May is Military Appreciation Month.  What better way to wrap up the month, then by helping our heroes overseas? Morale can be tough to keep when you are a soldier stationed in the Middle East.

Each day brings challenges and often despair. For one soldier and his crew stationed in Kuwait, that all changed when one, tiny puppy entered their camp.

Before the tiny stray made his way into the life of 21-year-old SPC Dakota J. Campbell and his crewmembers, morale was at an all time low. Then one day, the soldiers witnessed a puppy run by their site, being chased by a larger dog. The men proceeded to scare off the dog, and the puppy scurried to hide and got his self stuck in a cement barrier.

As the soldiers saved the puppy from near death, it didn’t take long before they realized that the puppy actually saved them.
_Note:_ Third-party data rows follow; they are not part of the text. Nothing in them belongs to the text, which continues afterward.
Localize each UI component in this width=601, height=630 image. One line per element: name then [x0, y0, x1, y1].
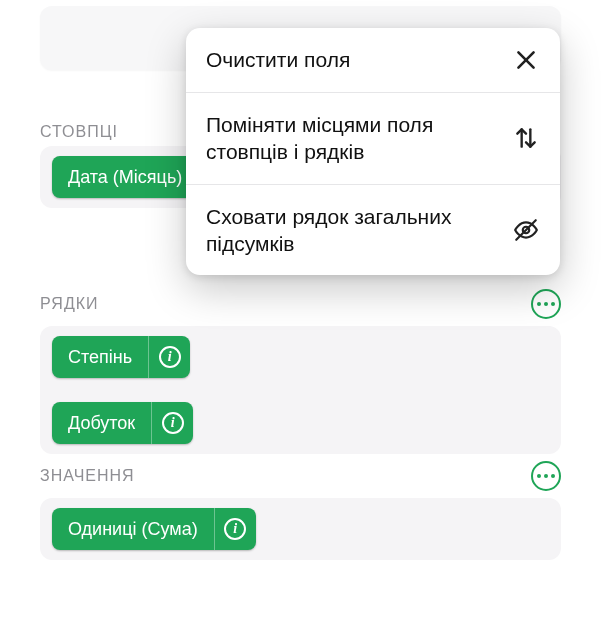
section-rows: РЯДКИ Степінь i Добуток i [40, 290, 561, 454]
row-field-info-button[interactable]: i [151, 402, 193, 444]
row-field-info-button[interactable]: i [148, 336, 190, 378]
section-values: ЗНАЧЕННЯ Одиниці (Сума) i [40, 462, 561, 560]
column-field-label: Дата (Місяць) [52, 156, 198, 198]
row-field-label: Степінь [52, 336, 148, 378]
close-icon [512, 46, 540, 74]
section-values-header: ЗНАЧЕННЯ [40, 462, 561, 490]
pivot-options-popover: Очистити поля Поміняти місцями поля стов… [186, 28, 560, 275]
eye-off-icon [512, 216, 540, 244]
section-columns-title: СТОВПЦІ [40, 123, 118, 141]
menu-item-clear-label: Очистити поля [206, 46, 500, 73]
swap-arrows-icon [512, 124, 540, 152]
row-field-pill[interactable]: Добуток i [52, 402, 193, 444]
section-values-title: ЗНАЧЕННЯ [40, 467, 135, 485]
values-more-button[interactable] [531, 461, 561, 491]
info-icon: i [159, 346, 181, 368]
menu-item-hide-label: Сховати рядок загальних підсумків [206, 203, 500, 258]
section-rows-header: РЯДКИ [40, 290, 561, 318]
section-rows-body[interactable]: Степінь i Добуток i [40, 326, 561, 454]
rows-more-button[interactable] [531, 289, 561, 319]
menu-item-swap-label: Поміняти місцями поля стовпців і рядків [206, 111, 500, 166]
pivot-options-panel: СТОВПЦІ Дата (Місяць) РЯДКИ Степінь i [0, 0, 601, 630]
info-icon: i [224, 518, 246, 540]
menu-item-clear-fields[interactable]: Очистити поля [186, 28, 560, 92]
value-field-info-button[interactable]: i [214, 508, 256, 550]
value-field-pill[interactable]: Одиниці (Сума) i [52, 508, 256, 550]
info-icon: i [162, 412, 184, 434]
value-field-label: Одиниці (Сума) [52, 508, 214, 550]
menu-item-hide-totals[interactable]: Сховати рядок загальних підсумків [186, 184, 560, 276]
column-field-pill[interactable]: Дата (Місяць) [52, 156, 198, 198]
section-values-body[interactable]: Одиниці (Сума) i [40, 498, 561, 560]
row-field-label: Добуток [52, 402, 151, 444]
section-rows-title: РЯДКИ [40, 295, 99, 313]
menu-item-swap-fields[interactable]: Поміняти місцями поля стовпців і рядків [186, 92, 560, 184]
row-field-pill[interactable]: Степінь i [52, 336, 190, 378]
They named this little guy Bucky and he lifted their spirits, gave them hope, and helped inspire them each day. With Bucky around, they felt a sense of home.

“We can only imagine the difficulty these soldiers in war torn areas face on a daily basis,” explains Robert Misseri of Paws of War. “The fact that this dog helped our heroes get through some of the darkest days in their life is testament to the abilities of a dog. We must try to get Bucky to the United States.  It is the least we can do for SPC Campbell and the crew.”

Now Campbell is heading back to the states, where he will be stationed in Fort Hood, Texas. Rather than leave Bucky in Kuwait, where his fate would be certain death as a street dog, he is reaching out to us all to get Bucky to America, where he can live his life in security and peace with SPC Campbell, and they can both have a genuine, true sense of home.

“Bucky may have saved us, but I can’t bear to leave him behind, it’s time for me to once again save him,” added Campbell. “I have one dog at home, which is like my only son, and I can’t wait for Bucky to meet him. It will be a dream come true for me to be able to bring Bucky to Texas.”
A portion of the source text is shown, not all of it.